Una sede per la “nuova Rancitelli”

Il Comune mette a disposizione dell’associazione un locale di 60 metri quadri in via Lago di Capestrano
PESCARA. Via Lago di Capestrano, 82-84. Sarà l'indirizzo della prossima sede dell'associazione “Per una nuova Rancitelli”. I locali, 60 metri quadrati di proprietà dell’Ater oggi inutilizzati, saranno messi a disposizione dal Comune per consentire le attività dei volontari che si battono per migliorare le condizioni di vita dei cittadini del quartiere Rancitelli-Villa del Fuoco.

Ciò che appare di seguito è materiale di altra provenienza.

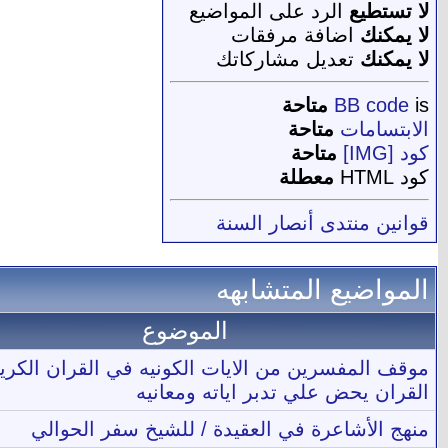
لا تستطيع
الرد على المواضيع
لا يمكنك
اضافة مرفقات
لا يمكنك
تعديل مشاركاتك
is
BB code
متاحة
الابتسامات
متاحة
كود [IMG]
متاحة
كود HTML
معطلة
قوانين منتدى أنصار السنة
المواضيع المتشابهه
الموضوع
موقف المفسرين من الايات الكونيه في القران الكري
القران يحض علي تدبر اياته ومعانيه
منهج الأشاعرة في العقيدة / للشيخ سفر الحوالي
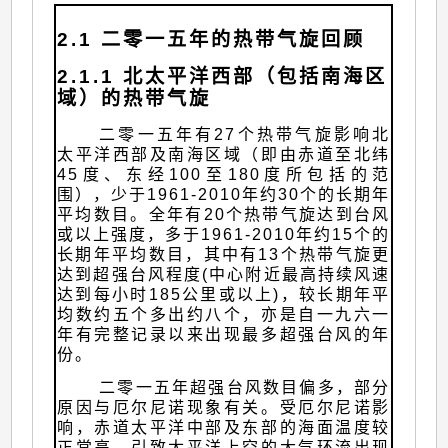
2.1 二零一五年的热带气旋回顾
2.1.1 北太平洋西部（包括南海区
域）的热带气旋
二零一五年有27个热带气旋影响北
太平洋西部及南海区域（即由赤道至北纬
45度、东经100至180度所包括的范
围），少于1961-2010年约30个的长期年
平均数目。全年有20个热带气旋达到台风
或以上强度，多于1961-2010年约15个的
长期年平均数目，其中有13个热带气旋更
达到超强台风程度(中心附近最高持续风速
达到每小时185公里或以上)，较长期年平
均数约五个多出约八个，亦是自一九六一
年有完整记录以来出现最多超强台风的年
份。
二零一五年超强台风数目偏多，部分
原因与厄尔尼诺现象有关。受厄尔尼诺影
响，赤道太平洋中部及东部的海面温度较
正常高，引致太平洋上空的大气环流出现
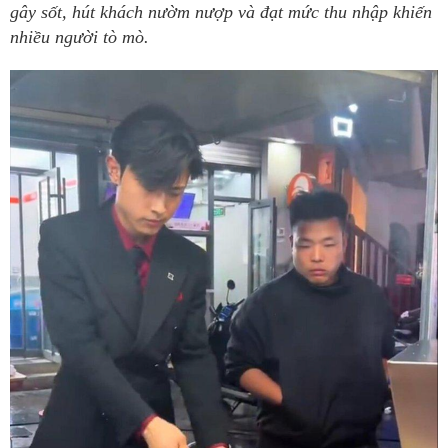
gây sốt, hút khách nườm nượp và đạt mức thu nhập khiến
nhiều người tò mò.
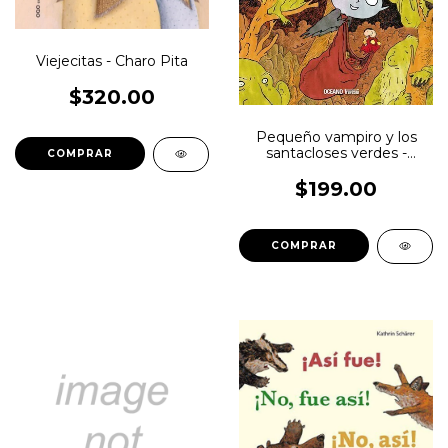
Viejecitas - Charo Pita
$320.00
Pequeño vampiro y los
santacloses verdes -
Joann Sfar
$199.00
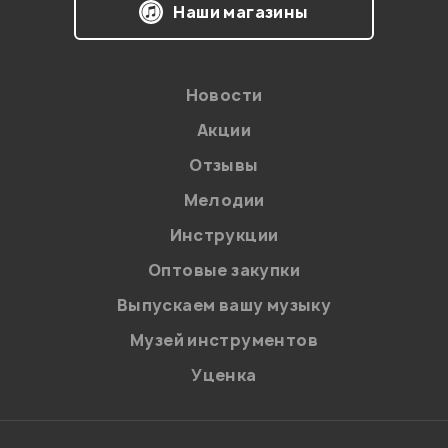
Наши магазины
Новости
Акции
Отзывы
Мелодии
Я даю
согласие
на обработку персональных данных в
Инструкции
соответствии с
Политикой в отношении обработки
персональных данных.
Оптовые закупки
Введите проверочное число:
Выпускаем вашу музыку
Музей инструментов
Уценка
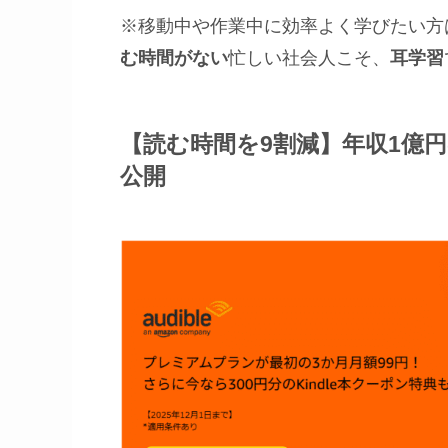
※移動中や作業中に効率よく学びたい方
む時間がない
忙しい社会人こそ、
耳学習
【読む時間を9割減】年収1億
公開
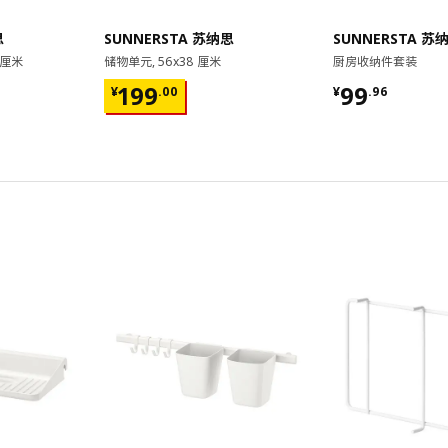
思
SUNNERSTA 苏纳思
SUNNERSTA 苏
 厘米
储物单元, 56x38 厘米
厨房收纳件套装
¥ 199.00
¥ 99.96
199
99
¥
.
00
¥
.
96
对比
对比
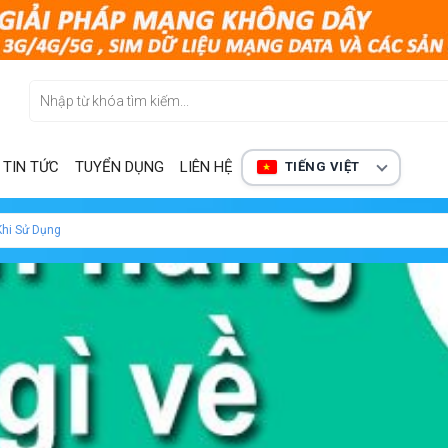
TIN TỨC
TUYỂN DỤNG
LIÊN HỆ
TIẾNG VIỆT
Khi Sử Dụng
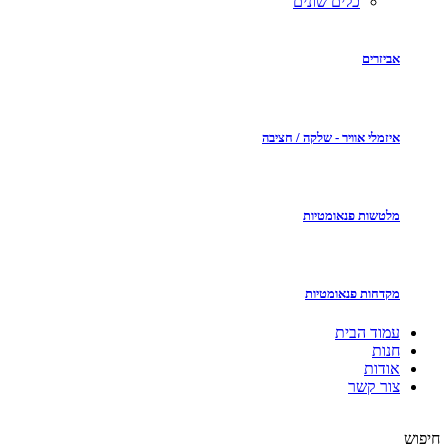
כלים שונים
אביזרים
איזמלי אוויר - שלקה / חציבה
מלטשות פנאומטיות
מקדחות פנאומטיות
עמוד הבית
חנות
אודות
צור קשר
חיפוש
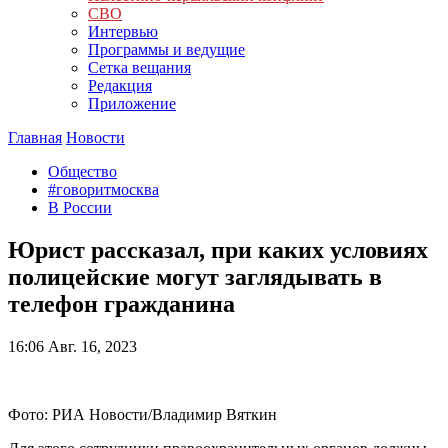
СВО
Интервью
Программы и ведущие
Сетка вещания
Редакция
Приложение
Главная
Новости
Общество
#говоритмосква
В России
Юрист рассказал, при каких условиях
полицейские могут заглядывать в
телефон гражданина
16:06
Авг. 16, 2023
Фото: РИА Новости/Владимир Вяткин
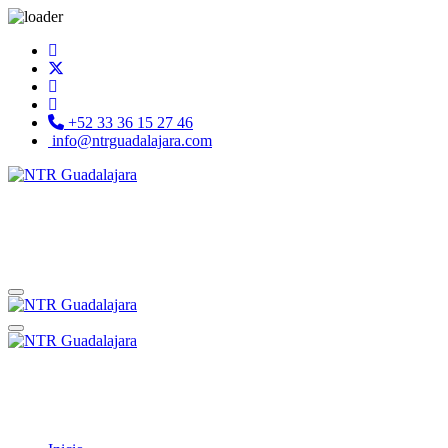
+52 33 36 15 27 46
info@ntrguadalajara.com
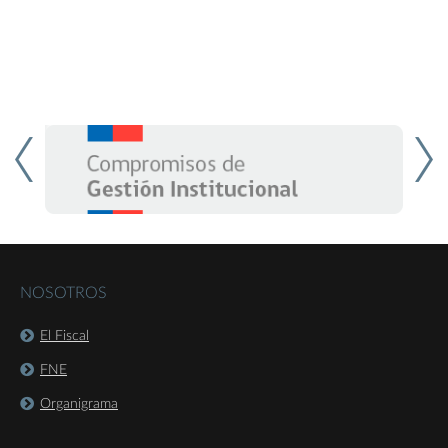
NOSOTROS
El Fiscal
FNE
Organigrama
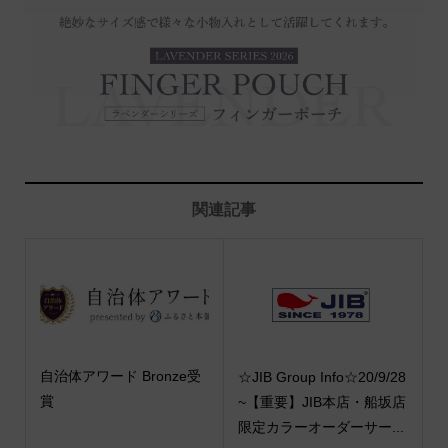
関連記事
自治体アワード Bronze受
☆JIB Group Info☆20/9/28
賞
~【重要】JIB本店・船坂店
限定カラーオーダーサー...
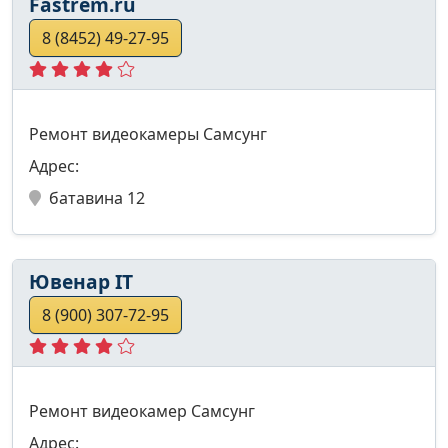
Fastrem.ru
8 (8452) 49-27-95
Ремонт видеокамеры Самсунг
Адрес:
батавина 12
Ювенар IT
8 (900) 307-72-95
Ремонт видеокамер Самсунг
Адрес:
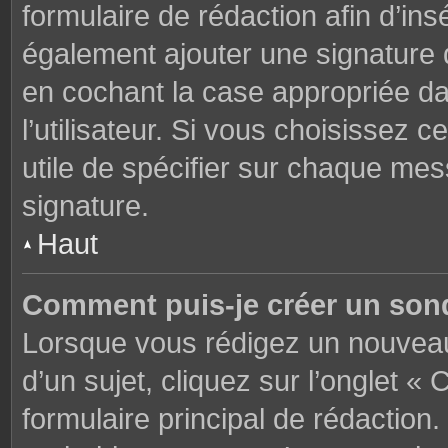
formulaire de rédaction afin d’in
également ajouter une signature
en cochant la case appropriée d
l’utilisateur. Si vous choisissez c
utile de spécifier sur chaque mes
signature.
Haut
Comment puis-je créer un son
Lorsque vous rédigez un nouveau
d’un sujet, cliquez sur l’onglet 
formulaire principal de rédaction. 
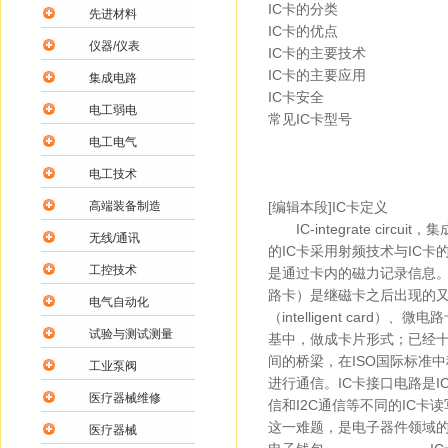
IC卡的分类
先进材料
IC卡的优点
仪器/仪表
IC卡的主要技术
IC卡的主要应用
集成电路
IC卡安全
电工弱电
常见IC卡型号
电工电气
电工技术
高端装备制造
[编辑本段]IC卡定义
IC-integrate ci
无线/通讯
的IC卡采用射频技术与IC
工控技术
是通过卡内的磁力记录信息。IC卡
路卡）是继磁卡之后出现的又一
电气自动化
（intelligent card）
试验与测试测量
基中，做成卡片形式；已经十
间的桥梁，在ISO国际标准中称之
工业泵阀
进行通信。IC卡接口电路是
医疗器械维修
信和I2C通信等不同的IC
这一难题，是电子器件领域
医疗器械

L'annuncio arriva dall’assessore alle Politiche della Casa, Isabella Del Trecco, che ha effettuato un sopralluogo nell’edificio accompagnata dal presidente dell’associazione, Francesca Di Credico, e alcuni tecnici dell'Azienda territoriale per l’edilizia residenziale per valutarne le condizioni strutturali e stabilire lo step degli interventi di riqualificazione prima della consegna della sede. «L’amministrazione comunale», spiega Del Trecco, «consegnerà il locale all’associazione “Per una nuova Rancitelli” per consentire la disponibilità di uno spazio in cui svolgere attività formative e ludiche rivolte ai bambini, ma anche quale punto di incontro e aggregazione degli iscritti, impegnati nel recupero identitario e sociale di una fetta importante della città. Effettueremo gli interventi minimi di manutenzione ordinaria, poi consegneremo le chiavi».
L’assessore sottolinea l’importanza di una tale iniziativa inserita nel contesto sociale di un quartiere preda della microcriminalità: «Per Villa del Fuoco si sta aprendo una importante stagione di interventi che porterà un radicale cambio di rotta per l’intera sezione territoriale, dall’abbattimento dei tre stabili di via Lago di Borgiano», agli investimenti sul “treno” di via Lago di Capestrano, «dove», precisa l’assessore, «quella cubatura lascerà parzialmente spazio a verde, punti di aggregazione e anche impianti sportivi».
L’associazione “Per una nuova Rancitelli” attende da tempo una nuova sede (per ora utilizza gli spazi della ludoteca Thomas Dezi). Lo conferma Del Trecco: «Già nei mesi scorsi hanno sollecitato la messa a disposizione di uno spazio al chiuso da poter utilizzare in maniera costante per l’organizzazione di attività che sappiano coinvolgere soprattutto i bambini, i più piccoli, le cui energie vanno tolte dalla strada e convogliate verso attività conoscitive e di formazione allo studio, all’apprendimento, al gioco». (c.co.)